Competition intensifies on the ground. Hyperscalers race to secure power purchase agreements and chip supplies. SpaceX struck a separate $6 billion deal this week with Reflection AI for data-center capacity, adding $150 million monthly starting July. The Wall Street Journal detailed the arrangement. Similar pacts with Anthropic and Google already exist. Meanwhile SpaceX acquired the AI coding startup behind Cursor for $60 billion in stock. The move bolsters Grok’s capabilities and gives access to developer data that can refine models.
Integration across Musk’s companies adds complexity and opportunity. Starlink provides the bandwidth backbone for orbital nodes to communicate with Earth. X supplies real-time data streams that can train Grok. A Starlink veteran now leads xAI’s human data team for Grok training, Bloomberg revealed earlier this month. Shared engineering talent flows between ventures. A joint Terafab chip venture with Tesla targets two-nanometer processes to feed the orbital clusters.
Critics point to past overpromises. Grok has lagged rivals in some benchmarks. Colossus 1 reportedly used a mismatched mix of Nvidia GPUs that proved inefficient for training, leading to its rental for inference instead. Ars Technica examined the IPO filing and orbital pitch in May. The company counters that Colossus 2 will standardize on newer Blackwell chips for frontier training. Orbital systems promise to sidestep terrestrial power wars entirely.
Financial markets prepare for volatility. SpaceX’s IPO could value it near $1.75 trillion, potentially landing it among the largest U.S. companies. Index providers debate fast-track inclusion rules. Nasdaq leans toward quick addition. S&P Global takes a more cautious stance. Either way, public trading will shine a harsher light on quarterly AI spending and launch cadence.
The long game looks different. If even a fraction of those one million satellites function as compute nodes, available AI training capacity could expand dramatically. Energy arrives 24 hours a day in orbit. Heat dissipates into the void. Latency for certain inference tasks might prove acceptable for non-real-time workloads. Military and enterprise users could tap sovereign orbital capacity. And the flywheel spins. More satellites mean more Starlink-like bandwidth demand. More launches refine Starship. Revenue from compute rentals funds the next wave.
Not every analyst buys the timeline.

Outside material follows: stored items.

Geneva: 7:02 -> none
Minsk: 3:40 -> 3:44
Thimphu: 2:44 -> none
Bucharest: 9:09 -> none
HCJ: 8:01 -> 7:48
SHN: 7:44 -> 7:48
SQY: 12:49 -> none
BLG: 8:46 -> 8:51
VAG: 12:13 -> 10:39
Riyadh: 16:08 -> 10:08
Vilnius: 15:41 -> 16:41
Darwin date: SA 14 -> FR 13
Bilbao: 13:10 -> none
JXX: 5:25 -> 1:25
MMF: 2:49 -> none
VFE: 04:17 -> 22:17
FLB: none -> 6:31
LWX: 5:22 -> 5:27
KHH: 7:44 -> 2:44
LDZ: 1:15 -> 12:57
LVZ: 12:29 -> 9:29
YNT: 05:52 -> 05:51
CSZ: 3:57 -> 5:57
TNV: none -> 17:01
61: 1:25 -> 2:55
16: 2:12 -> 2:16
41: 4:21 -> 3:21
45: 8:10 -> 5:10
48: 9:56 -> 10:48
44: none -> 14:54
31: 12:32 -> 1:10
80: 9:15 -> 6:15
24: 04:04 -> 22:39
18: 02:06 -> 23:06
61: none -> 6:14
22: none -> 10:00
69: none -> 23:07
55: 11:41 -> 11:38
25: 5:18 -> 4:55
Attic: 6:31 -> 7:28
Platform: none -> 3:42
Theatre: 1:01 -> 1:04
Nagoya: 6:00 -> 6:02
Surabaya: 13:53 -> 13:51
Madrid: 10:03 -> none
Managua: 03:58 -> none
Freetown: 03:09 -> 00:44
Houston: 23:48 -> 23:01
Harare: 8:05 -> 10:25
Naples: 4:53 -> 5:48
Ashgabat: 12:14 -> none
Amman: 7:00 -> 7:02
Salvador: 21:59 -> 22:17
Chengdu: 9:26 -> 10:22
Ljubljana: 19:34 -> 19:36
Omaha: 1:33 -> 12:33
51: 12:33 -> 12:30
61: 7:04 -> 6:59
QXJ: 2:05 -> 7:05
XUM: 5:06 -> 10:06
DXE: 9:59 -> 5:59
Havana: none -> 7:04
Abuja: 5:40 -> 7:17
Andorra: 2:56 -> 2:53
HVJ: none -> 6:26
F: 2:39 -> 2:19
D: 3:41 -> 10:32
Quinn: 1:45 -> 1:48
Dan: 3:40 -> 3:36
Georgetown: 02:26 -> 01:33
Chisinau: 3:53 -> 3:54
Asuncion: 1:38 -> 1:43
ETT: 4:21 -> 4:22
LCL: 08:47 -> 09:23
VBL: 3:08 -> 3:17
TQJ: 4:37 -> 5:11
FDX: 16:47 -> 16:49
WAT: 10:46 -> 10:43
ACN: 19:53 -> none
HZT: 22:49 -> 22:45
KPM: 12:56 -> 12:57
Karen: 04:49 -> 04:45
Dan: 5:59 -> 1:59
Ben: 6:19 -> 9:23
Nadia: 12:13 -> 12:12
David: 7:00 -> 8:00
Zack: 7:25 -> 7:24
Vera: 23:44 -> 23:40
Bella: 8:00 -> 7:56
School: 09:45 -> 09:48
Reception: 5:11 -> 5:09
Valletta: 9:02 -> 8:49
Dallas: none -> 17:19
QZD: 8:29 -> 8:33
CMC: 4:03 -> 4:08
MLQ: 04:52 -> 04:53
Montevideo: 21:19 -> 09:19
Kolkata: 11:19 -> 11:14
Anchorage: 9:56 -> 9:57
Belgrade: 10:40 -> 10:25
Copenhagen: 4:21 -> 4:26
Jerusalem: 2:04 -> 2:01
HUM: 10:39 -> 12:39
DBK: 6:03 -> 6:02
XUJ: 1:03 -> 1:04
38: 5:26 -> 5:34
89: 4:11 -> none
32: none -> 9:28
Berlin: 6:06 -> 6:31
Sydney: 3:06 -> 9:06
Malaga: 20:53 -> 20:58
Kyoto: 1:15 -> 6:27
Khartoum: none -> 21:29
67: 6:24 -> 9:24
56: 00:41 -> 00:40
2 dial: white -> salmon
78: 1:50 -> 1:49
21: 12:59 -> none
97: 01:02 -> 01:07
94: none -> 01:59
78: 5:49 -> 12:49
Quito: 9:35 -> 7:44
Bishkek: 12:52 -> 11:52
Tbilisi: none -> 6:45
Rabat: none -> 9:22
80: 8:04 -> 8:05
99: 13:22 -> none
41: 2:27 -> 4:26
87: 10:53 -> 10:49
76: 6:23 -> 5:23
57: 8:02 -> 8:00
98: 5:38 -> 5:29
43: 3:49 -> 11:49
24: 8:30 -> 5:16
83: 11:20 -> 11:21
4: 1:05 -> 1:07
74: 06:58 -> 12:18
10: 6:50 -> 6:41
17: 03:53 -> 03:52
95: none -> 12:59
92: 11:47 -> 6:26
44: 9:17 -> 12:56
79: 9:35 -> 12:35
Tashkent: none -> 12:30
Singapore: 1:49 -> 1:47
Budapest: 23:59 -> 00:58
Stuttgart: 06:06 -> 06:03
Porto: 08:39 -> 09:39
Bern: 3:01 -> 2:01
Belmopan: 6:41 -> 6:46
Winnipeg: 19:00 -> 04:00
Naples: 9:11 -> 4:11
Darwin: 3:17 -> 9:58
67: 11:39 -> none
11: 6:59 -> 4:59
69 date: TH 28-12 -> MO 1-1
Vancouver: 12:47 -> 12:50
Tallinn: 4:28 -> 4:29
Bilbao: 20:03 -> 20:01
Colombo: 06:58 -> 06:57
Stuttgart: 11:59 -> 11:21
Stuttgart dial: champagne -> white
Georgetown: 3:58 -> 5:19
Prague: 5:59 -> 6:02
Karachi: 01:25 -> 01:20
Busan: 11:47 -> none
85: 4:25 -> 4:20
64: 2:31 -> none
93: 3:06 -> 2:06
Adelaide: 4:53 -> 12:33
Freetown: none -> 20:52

Building, launching and operating a million-satellite AI constellation demands manufacturing breakthroughs, autonomous servicing and novel cooling solutions at scale. Radiation hardening for GPUs in orbit adds cost. Data transmission back to Earth requires enormous antenna arrays or laser links. But SpaceX has lowered launch prices before. It scaled Starlink despite early skepticism.
Musk described the merger as creating the most ambitious vertically integrated innovation engine on and off Earth. The phrase appears across multiple reports including Futurum Group coverage from February. Whether that ambition delivers the largest AI company by infrastructure rather than chatbots remains the open question. For now the hardware flies. The models train. The contracts pay. And the satellites on the drawing board carry more than just internet signals. They may carry the future of compute itself.
Recent market moves reinforce the focus. SpaceX’s $25 billion debt raise targets AI expansion directly. The Reflection AI deal, covered yesterday by both Bloomberg and Reuters, adds another recurring revenue stream through 2029. Public investors will soon judge whether the orbital bet justifies the capital burn. The data centers of tomorrow might not sit in Virginia or Texas. They might circle silently overhead, drinking sunlight and returning answers at the speed of light.